ドライ・ウェットさと愛

2005.03-2005.05 大塚いわお


愛とは、一般に、人間愛とか、男女愛、同性愛などを示す。

愛は、
(1)人を好きになる。その人に「近づきたい」。好きな人と、いつまでも「一緒に」いたい。好きな人を「独占したい」。

(2)好きな人のために何でもする(援助・奉仕)。好きな人のために全てを捧げる、投げ出す(犠牲)。

(3)好きな人と、気持ちの「つながり」を持ちたい。

(4)好きな人と、いつまでも一緒にいて、離れたくない(愛着)。周囲が引き離そうとすると、必死になって抵抗する。


こうした愛は、全て、相手との一体・融合感、くっつき感、癒着・接続感を与えるものである。その点、「愛はウェットである」、と言える。

一方、愛情は、ウェットなものばかりでなく、ドライな愛情もあると考えられる。

ドライな愛情は、相手のプライバシーや自由意思を尊重し、相手に対して干渉したり、束縛せず、相手の好きなようにさせてあげる、という相手に対する思いやりとして表される。
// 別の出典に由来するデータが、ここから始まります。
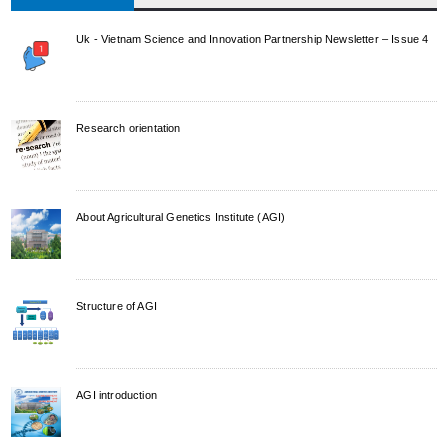
Uk - Vietnam Science and Innovation Partnership Newsletter – Issue 4
Research orientation
About Agricultural Genetics Institute (AGI)
Structure of AGI
AGI introduction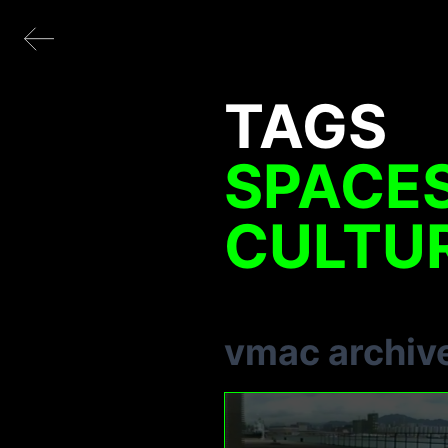
TAGS
SPACE
CULTU
vmac archiv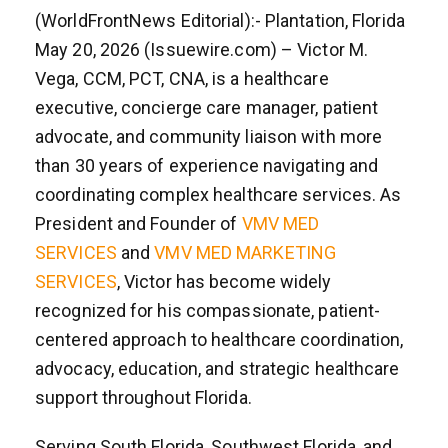
(WorldFrontNews Editorial):- Plantation, Florida
May 20, 2026 (Issuewire.com) – Victor M.
Vega, CCM, PCT, CNA, is a healthcare
executive, concierge care manager, patient
advocate, and community liaison with more
than 30 years of experience navigating and
coordinating complex healthcare services. As
President and Founder of
VMV MED
SERVICES
and
VMV MED MARKETING
SERVICES
, Victor has become widely
recognized for his compassionate, patient-
centered approach to healthcare coordination,
advocacy, education, and strategic healthcare
support throughout Florida.
Serving South Florida, Southwest Florida, and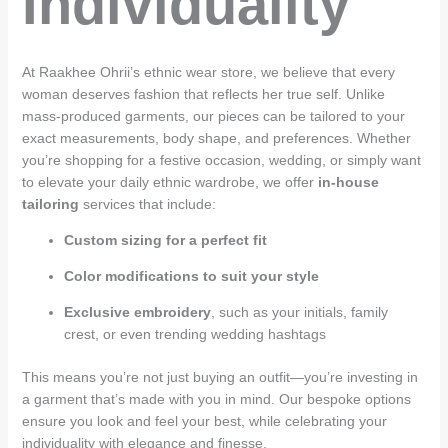
Individuality
At Raakhee Ohrii’s ethnic wear store, we believe that every
woman deserves fashion that reflects her true self. Unlike
mass-produced garments, our pieces can be tailored to your
exact measurements, body shape, and preferences. Whether
you’re shopping for a festive occasion, wedding, or simply want
to elevate your daily ethnic wardrobe, we offer
in-house
tailoring
services that include:
Custom sizing for a perfect fit
Color modifications to suit your style
Exclusive embroidery
, such as your initials, family
crest, or even trending wedding hashtags
This means you’re not just buying an outfit—you’re investing in
a garment that’s made with you in mind. Our bespoke options
ensure you look and feel your best, while celebrating your
individuality with elegance and finesse.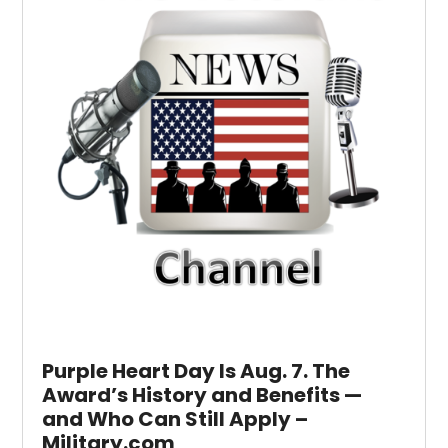
Purple Heart Day Is Aug. 7. The
Award’s History and Benefits —
and Who Can Still Apply –
Military.com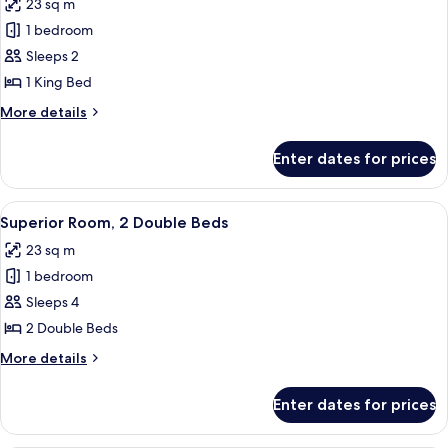
23 sq m
photos
1 bedroom
for
Superior
Sleeps 2
Room,
1 King Bed
1
More
More details
King
details
Bed
for
Enter dates for prices
Superior
Room,
1
View
A hotel room with two beds, a desk, a c
7
King
Superior Room, 2 Double Beds
all
Bed
23 sq m
photos
1 bedroom
for
Superior
Sleeps 4
Room,
2 Double Beds
2
More
More details
Double
details
Beds
for
Enter dates for prices
Superior
Room,
2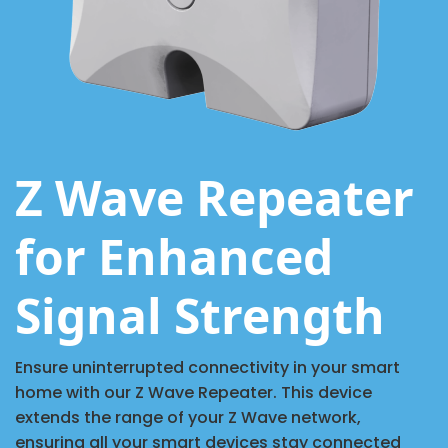
Z Wave Repeater
for Enhanced
Signal Strength
Ensure uninterrupted connectivity in your smart
home with our Z Wave Repeater. This device
extends the range of your Z Wave network,
ensuring all your smart devices stay connected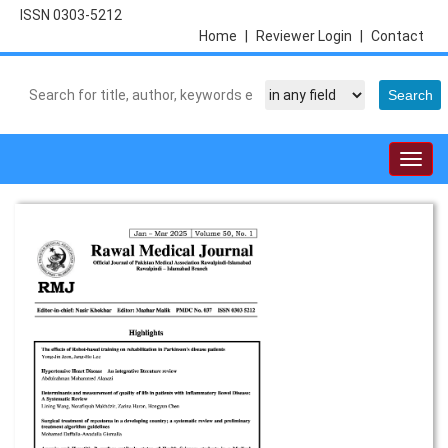
ISSN 0303-5212
Home
|
Reviewer Login
|
Contact
Togg
navig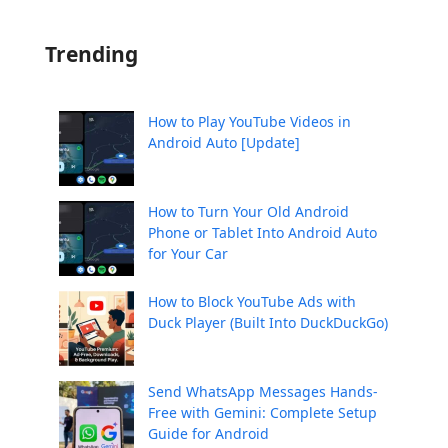
Trending
How to Play YouTube Videos in
Android Auto [Update]
How to Turn Your Old Android
Phone or Tablet Into Android Auto
for Your Car
How to Block YouTube Ads with
Duck Player (Built Into DuckDuckGo)
Send WhatsApp Messages Hands-
Free with Gemini: Complete Setup
Guide for Android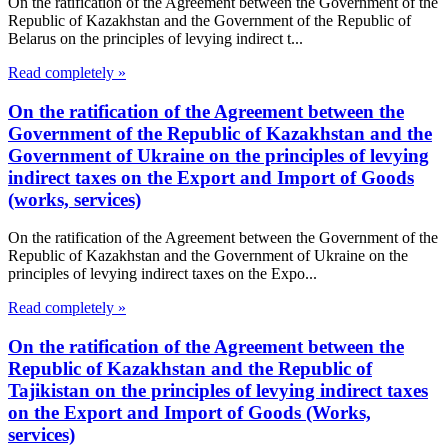
On the ratification of the Agreement between the Government of the
Republic of Kazakhstan and the Government of the Republic of
Belarus on the principles of levying indirect t...
Read completely »
On the ratification of the Agreement between the
Government of the Republic of Kazakhstan and the
Government of Ukraine on the principles of levying
indirect taxes on the Export and Import of Goods
(works, services)
On the ratification of the Agreement between the Government of the
Republic of Kazakhstan and the Government of Ukraine on the
principles of levying indirect taxes on the Expo...
Read completely »
On the ratification of the Agreement between the
Republic of Kazakhstan and the Republic of
Tajikistan on the principles of levying indirect taxes
on the Export and Import of Goods (Works,
services)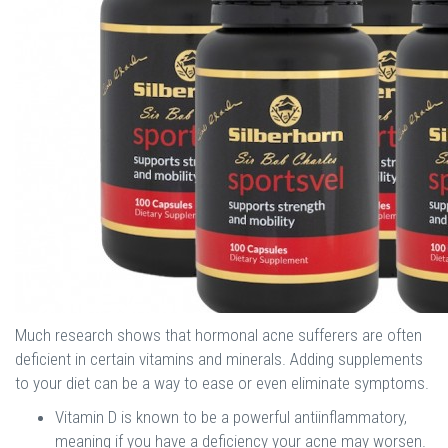
Much research shows that hormonal acne sufferers are often
deficient in certain vitamins and minerals. Adding supplements
to your diet can be a way to ease or even eliminate symptoms.
Vitamin D is known to be a powerful antiinflammatory,
meaning if you have a deficiency your acne may worsen.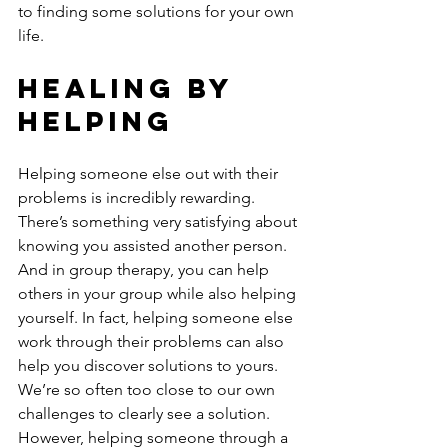
to finding some solutions for your own 
life.
Healing By 
Helping
Helping someone else out with their 
problems is incredibly rewarding. 
There’s something very satisfying about 
knowing you assisted another person. 
And in group therapy, you can help 
others in your group while also helping 
yourself. In fact, helping someone else 
work through their problems can also 
help you discover solutions to yours. 
We’re so often too close to our own 
challenges to clearly see a solution. 
However, helping someone through a 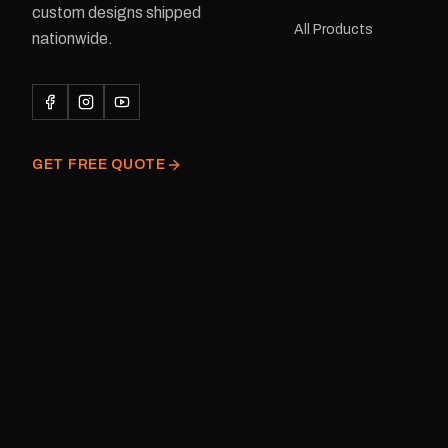
custom designs shipped
or Large Medium dimensions: 425 ×
All Products
122 mm Placement: Rear of
nationwide.
caravan Quantity: One decal
Please note: This is a r
decal and minor variatio
original factory graphic
GET FREE QUOTE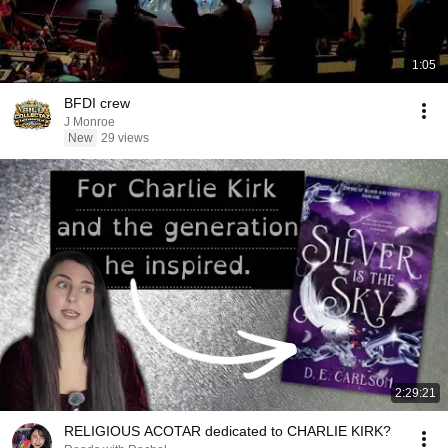
1:05
BFDI crew
J Monroe
New
29 views
2:29:21
RELIGIOUS ACOTAR dedicated to CHARLIE KIRK?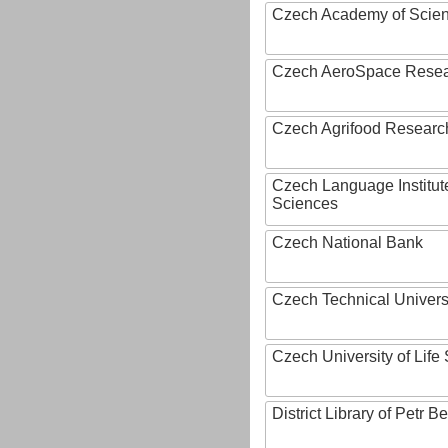
Czech Academy of Scie
Czech AeroSpace Resea
Czech Agrifood Researc
Czech Language Institut
Sciences
Czech National Bank
Czech Technical Univers
Czech University of Lif
District Library of Petr 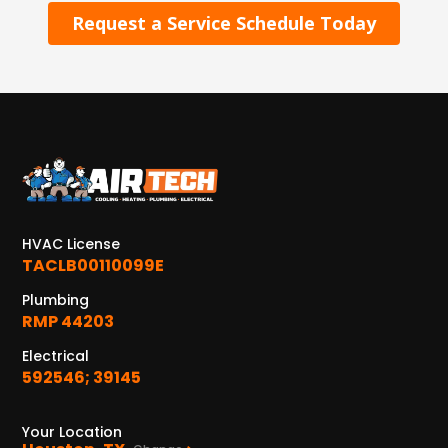
Request a Service Schedule Today
HVAC License
TACLB00110099E
Plumbing
RMP 44203
Electrical
592546; 39145
Your Location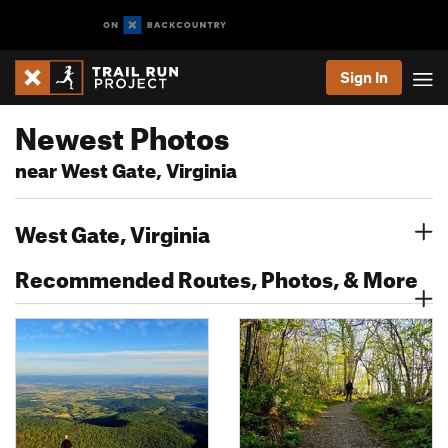
Sign In
Newest Photos
near West Gate, Virginia
West Gate, Virginia
Recommended Routes, Photos, & More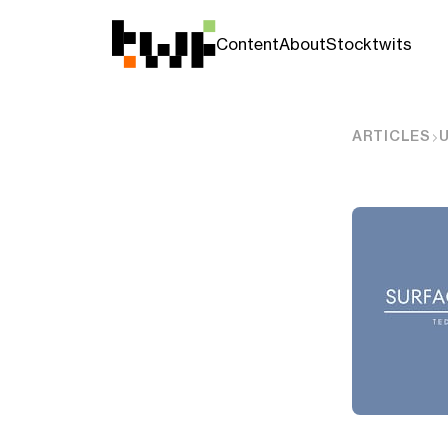
Content
About
Stocktwits
ARTICLES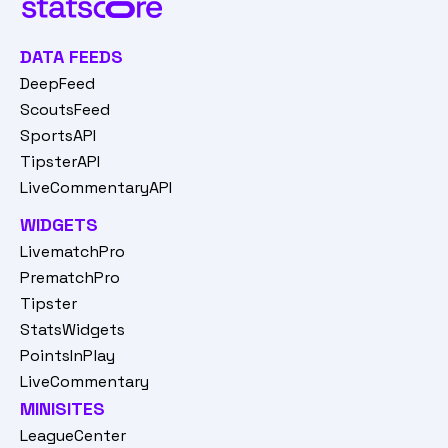
DATA FEEDS
DeepFeed
ScoutsFeed
SportsAPI
TipsterAPI
LiveCommentaryAPI
WIDGETS
LivematchPro
PrematchPro
Tipster
StatsWidgets
PointsInPlay
LiveCommentary
MINISITES
LeagueCenter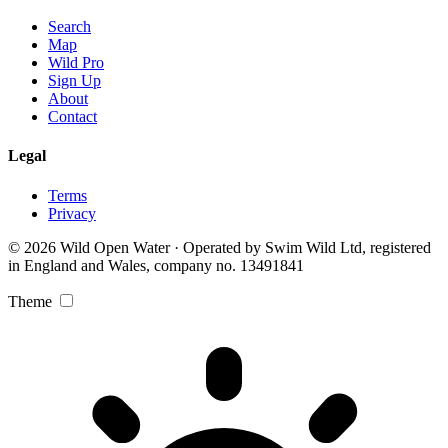
Search
Map
Wild Pro
Sign Up
About
Contact
Legal
Terms
Privacy
© 2026 Wild Open Water · Operated by Swim Wild Ltd, registered
in England and Wales, company no. 13491841
Theme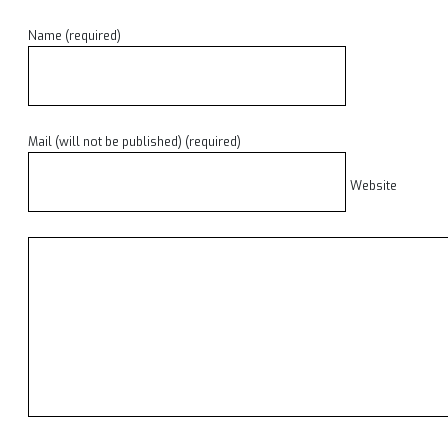
Name (required)
Mail (will not be published) (required)
Website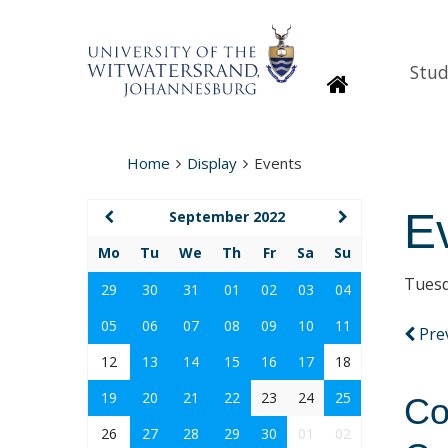
Stud
Homepage
Home
Display
Events
E
September 2022
Mo
Tu
We
Th
Fr
Sa
Su
Tuesd
29
30
31
01
02
03
04
05
06
07
08
09
10
11
Pre
12
13
14
15
16
17
18
19
20
21
22
23
24
25
Co
26
27
28
29
30
01
02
ウェットな愛情は、ともすれば、相手との一体感(相手と一緒にいること)を望む分、相手を自分の元へと引き寄せようとするあまり、相手を束縛し、不自由な思いをさせることにもつながる。その対極として、相手に自分の世界を大切に持たせ、自由に、自分の意思を貫徹させようとする、相手に意思決定の自由を与え、思い通りにさせてあげよう、相手の思いをかなえてあげようとするのが、ドライな愛情である。


[注]この稿は、2004年度末に放送されたアニメ「神無月の巫女」最終話を見た感想を土台にしています。